As part of Nordzucker’s GoGreen programme, further improvements in energy efficiency and CO₂e reduction were achieved through optimized processes, biomethane use from beet pulp, and enhanced steam energy recovery. The company remains on track to meet its 2030 CO₂e reduction targets.
The European sugar sector continues to face structural challenges: declining consumption, low prices, rising stocks, and ongoing consolidation. The 2025/2026 campaign is now largely completed across Europe, with yields revised upward and even reaching record levels in some areas. Despite a 10% reduction in planted area, final EU production is expected to decline by only around 2.5%. Similar trends were seen in Ukraine, Russia, and Serbia, resulting in overall strong production in the Northern Hemisphere.
Since May 2025, global sugar prices have fallen to their lowest levels since 2021. Strong harvests in Brazil, India, and the EU—as well as market uncertainties related to tariffs and currency movements—have increased pressure on EU sugar prices. Additionally, consumption has softened, partly driven by the “chocolate crisis”, further reducing demand.
Looking ahead, the EU sugar market is expected to remain volatile. Prices have recently shown some signs of recovery, supported by expectations of a further reduction in beet area in 2026/2027. A conservative EU‑wide acreage decline of at least 5 per cent, with the potential for deeper cuts can be assumed. Given normal yields, EU sugar production could decrease by around 9% (approx. 1.6 million tonnes). While current stock levels are adequate, it remains unclear whether they will be sufficient under average crop conditions. Over two years, sugar beet area in the whole EU may fall by more than 15 per cent, reaching its lowest level since 2015/2016 and triggering renewed consolidation across the industry.
Nordzucker has already initiated its transformation: due to inconsistent and declining beet volumes in Slovakia, the company will end sugar production at its Trenčianska Teplá factory from 2026 onwards. The site will be developed into a strengthened Commercial & Logistics hub for the domestic and Southeast European markets, supplied primarily from Germany.

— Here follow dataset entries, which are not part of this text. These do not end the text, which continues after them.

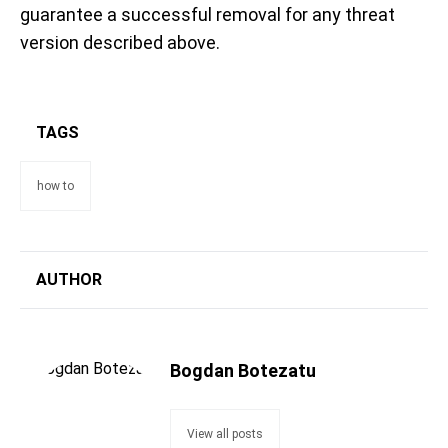
guarantee a successful removal for any threat
version described above.
TAGS
how to
AUTHOR
Bogdan Botezatu
View all posts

Recent reports indicate that the European Commission plans to suspend duty‑free sugar imports under the IPR scheme to support EU producers amid low prices and rising competition. The proposal has generated mixed reactions: beet growers support the suspension, citing market oversupply and a three‑year price low, while the fermentation industry and sugar users attribute the price decline to domestic overproduction and oppose the measure.